Trump rode these other media biases to the nomination. Even when Trump was far down in the polls and hadn't raised much money, the evening news were filled with extensive live coverage of his rallies. Other candidates were never able to get the same (free) media coverage of their campaigns, leaving their candidacies dead in the water.
Back in June, the Washington Post reported on a Harvard study on the news media coverage Trump received during the primary stage:
[A]new study by Shorenstein Center on Media, Politics and Public Policy at Harvard University ... documents not only the outsized coverage Trump received — from TV and digital media — in the early days of his campaign but also how overwhelmingly positive that coverage was.

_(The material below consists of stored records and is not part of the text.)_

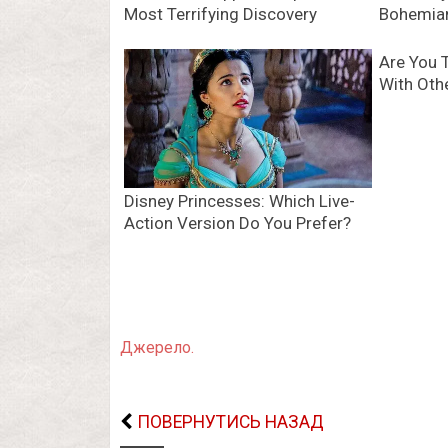
Джерело.
ПОВЕРНУТИСЬ НАЗАД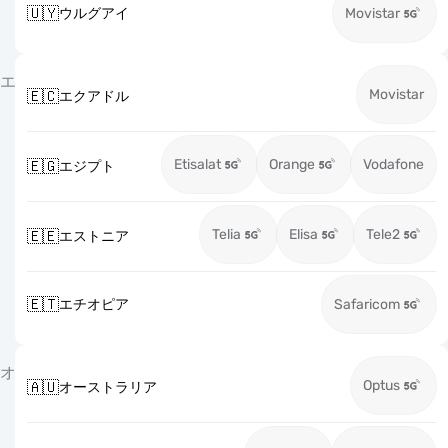
🇺🇾
ウルグアイ
Movistar
エ
Movistar
🇪🇨
エクアドル
Etisalat
Orange
Vodafone
🇪🇬
エジプト
Telia
Elisa
Tele2
🇪🇪
エストニア
🇪🇹
エチオピア
Safaricom
オ
Optus
🇦🇺
オーストラリア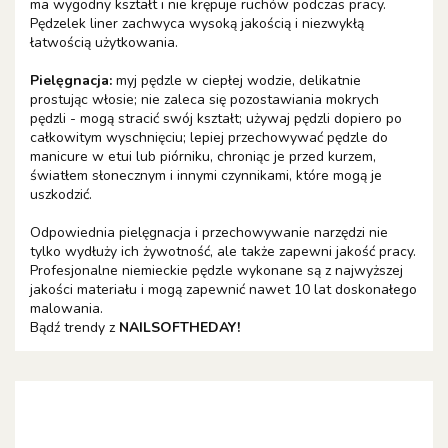
ma wygodny kształt i nie krępuje ruchów podczas pracy.
Pędzelek liner zachwyca wysoką jakością i niezwykłą
łatwością użytkowania.
Pielęgnacja:
myj pędzle w ciepłej wodzie, delikatnie
prostując włosie; nie zaleca się pozostawiania mokrych
pędzli - mogą stracić swój kształt; używaj pędzli dopiero po
całkowitym wyschnięciu; lepiej przechowywać pędzle do
manicure w etui lub piórniku, chroniąc je przed kurzem,
światłem słonecznym i innymi czynnikami, które mogą je
uszkodzić.
Odpowiednia pielęgnacja i przechowywanie narzędzi nie
tylko wydłuży ich żywotność, ale także zapewni jakość pracy.
Profesjonalne niemieckie pędzle wykonane są z najwyższej
jakości materiału i mogą zapewnić nawet 10 lat doskonałego
malowania.
Bądź trendy z
NAILSOFTHEDAY!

First, it notes that Trump received considerable media coverage during 2015 despite the fact that he was neither a leader in polls or in the fundraising chase — two indicators of uneven media coverage of candidates in past races, according to the Shorenstein study. As the study reports:
"When his news coverage began to shoot up, [Trump] was not high in the trial-heat polls and had raised almost no money. Upon entering the race, he stood much taller in the news than he stood in the polls. By the end of the invisible primary, he was high enough in the polls to get the coverage expected of a frontrunner. But he was lifted to that height by an unprecedented amount of free media. "The study then goes on to place a price on that free media Trump received. Of course, Trump and his merry band of followers will insist that much of that primary coverage was negative. But in fact it wasn't. Trump received an inordinate amount of positive coverage during the primary stage:

Now though the tables are reversed. Weeks away from the general election the news is filled with negative Trump stories detailing the candidate's character flaws and disqualifying history. Those were stories that could have easily been investigated and reported on during the primary stage. If that happened the Republicans might have nominated a candidate who is actually qualified to be President, someone who would be 10 points ahead of Hillary Clinton instead of nearly 10 points behind.
Of course, the media is liberal. Of course, most reporters do not want a Republican in the White House, even a faux conservative like Trump. The question that should be asked is why the media give Trump so much free coverage leading up to his nomination? Why did the media sat on their collective hands, failing to report the negative stories about Trump when there was time for the GOP to get a new nominee? Was there a coordinated effort by liberal reporters to ensure the GOP was stuck with an unelectable nominee who would embarrass the party and rip it apart? While I don't buy that the media coordinated their efforts to obtain that result, that is in fact the result of the media elevating Trump to the GOP nomination.